**Directions:**
Pull every line with the word "notifications" out of the entries below.

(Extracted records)

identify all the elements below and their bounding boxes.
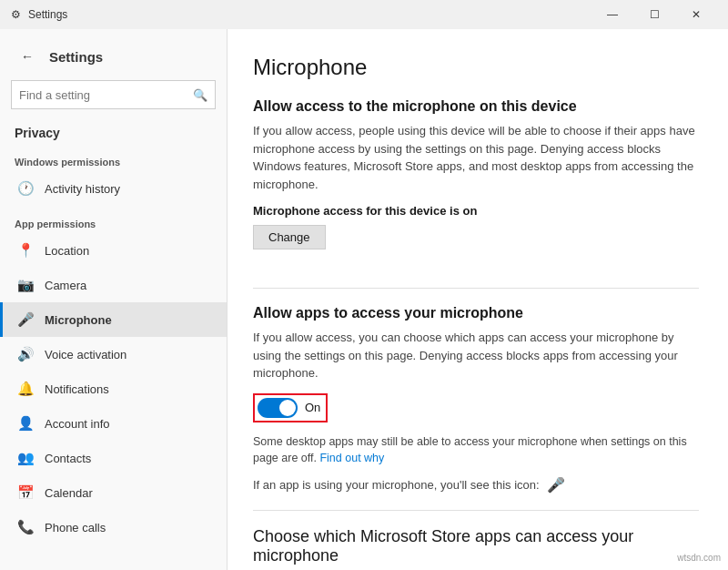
sidebar-item-camera[interactable]: 📷 Camera xyxy=(0,268,227,302)
notifications-label: Notifications xyxy=(45,382,109,396)
sidebar-item-activity-history[interactable]: 🕐 Activity history xyxy=(0,171,227,206)
microphone-icon: 🎤 xyxy=(17,311,34,328)
sidebar-item-phone-calls[interactable]: 📞 Phone calls xyxy=(0,510,227,545)
calendar-label: Calendar xyxy=(45,486,93,500)
toggle-row: On xyxy=(253,393,699,422)
sidebar: ← Settings 🔍 Privacy Windows permissions… xyxy=(0,29,228,570)
apps-access-section: Allow apps to access your microphone If … xyxy=(253,305,699,494)
device-access-heading: Allow access to the microphone on this d… xyxy=(253,98,699,115)
camera-icon: 📷 xyxy=(17,277,34,293)
account-info-icon: 👤 xyxy=(17,415,34,432)
microphone-toggle[interactable] xyxy=(258,398,298,418)
search-input[interactable] xyxy=(19,88,187,102)
app-permissions-section-label: App permissions xyxy=(0,206,227,233)
toggle-wrapper[interactable]: On xyxy=(253,393,328,422)
maximize-button[interactable]: ☐ xyxy=(633,0,675,29)
voice-activation-label: Voice activation xyxy=(45,348,126,361)
camera-label: Camera xyxy=(45,279,86,292)
app-container: ← Settings 🔍 Privacy Windows permissions… xyxy=(0,29,728,570)
toggle-thumb xyxy=(279,400,296,416)
activity-history-icon: 🕐 xyxy=(17,180,34,197)
sidebar-item-account-info[interactable]: 👤 Account info xyxy=(0,406,227,441)
icon-note: If an app is using your microphone, you'… xyxy=(253,476,699,494)
title-bar-title: Settings xyxy=(28,8,67,21)
choose-section-heading: Choose which Microsoft Store apps can ac… xyxy=(253,527,699,565)
main-content: Microphone Allow access to the microphon… xyxy=(228,29,728,570)
apps-access-heading: Allow apps to access your microphone xyxy=(253,305,699,321)
toggle-label: On xyxy=(305,401,320,414)
choose-section: Choose which Microsoft Store apps can ac… xyxy=(253,527,699,570)
find-out-why-link[interactable]: Find out why xyxy=(319,452,384,464)
search-box[interactable]: 🔍 xyxy=(11,80,216,109)
sidebar-item-calendar[interactable]: 📅 Calendar xyxy=(0,475,227,510)
sidebar-title: Settings xyxy=(49,49,103,65)
sidebar-item-contacts[interactable]: 👥 Contacts xyxy=(0,441,227,475)
location-label: Location xyxy=(45,244,89,258)
voice-activation-icon: 🔊 xyxy=(17,346,34,362)
back-button[interactable]: ← xyxy=(15,44,40,69)
close-button[interactable]: ✕ xyxy=(675,0,717,29)
sidebar-header: ← Settings xyxy=(0,29,227,76)
title-bar-left: ⚙ Settings xyxy=(11,8,67,21)
phone-calls-icon: 📞 xyxy=(17,519,34,535)
page-title: Microphone xyxy=(253,55,699,80)
device-status-text: Microphone access for this device is on xyxy=(253,204,699,218)
section-divider-2 xyxy=(253,510,699,511)
change-button[interactable]: Change xyxy=(253,225,326,249)
privacy-label: Privacy xyxy=(0,120,227,144)
windows-permissions-section-label: Windows permissions xyxy=(0,144,227,171)
microphone-label: Microphone xyxy=(45,313,112,327)
sidebar-item-location[interactable]: 📍 Location xyxy=(0,233,227,268)
title-bar: ⚙ Settings — ☐ ✕ xyxy=(0,0,728,29)
apps-access-description: If you allow access, you can choose whic… xyxy=(253,329,699,382)
title-bar-controls: — ☐ ✕ xyxy=(592,0,717,29)
search-icon: 🔍 xyxy=(193,88,207,102)
sidebar-item-microphone[interactable]: 🎤 Microphone xyxy=(0,302,227,337)
activity-history-label: Activity history xyxy=(45,182,120,196)
device-access-section: Allow access to the microphone on this d… xyxy=(253,98,699,271)
notifications-icon: 🔔 xyxy=(17,381,34,397)
phone-calls-label: Phone calls xyxy=(45,521,106,534)
microphone-small-icon: 🎤 xyxy=(547,476,565,494)
location-icon: 📍 xyxy=(17,242,34,259)
device-access-description: If you allow access, people using this d… xyxy=(253,122,699,193)
sidebar-item-voice-activation[interactable]: 🔊 Voice activation xyxy=(0,337,227,372)
account-info-label: Account info xyxy=(45,417,110,431)
section-divider-1 xyxy=(253,288,699,289)
contacts-label: Contacts xyxy=(45,452,91,465)
sidebar-item-notifications[interactable]: 🔔 Notifications xyxy=(0,372,227,406)
settings-icon: ⚙ xyxy=(11,8,21,21)
minimize-button[interactable]: — xyxy=(592,0,633,29)
desktop-apps-note: Some desktop apps may still be able to a… xyxy=(253,433,699,468)
calendar-icon: 📅 xyxy=(17,484,34,501)
contacts-icon: 👥 xyxy=(17,450,34,466)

**Response box:**
notifications-label: Notifications xyxy=(45,382,109,396)
notifications-icon: 🔔 xyxy=(17,381,34,397)
sidebar-item-notifications[interactable]: 🔔 Notifications xyxy=(0,372,227,406)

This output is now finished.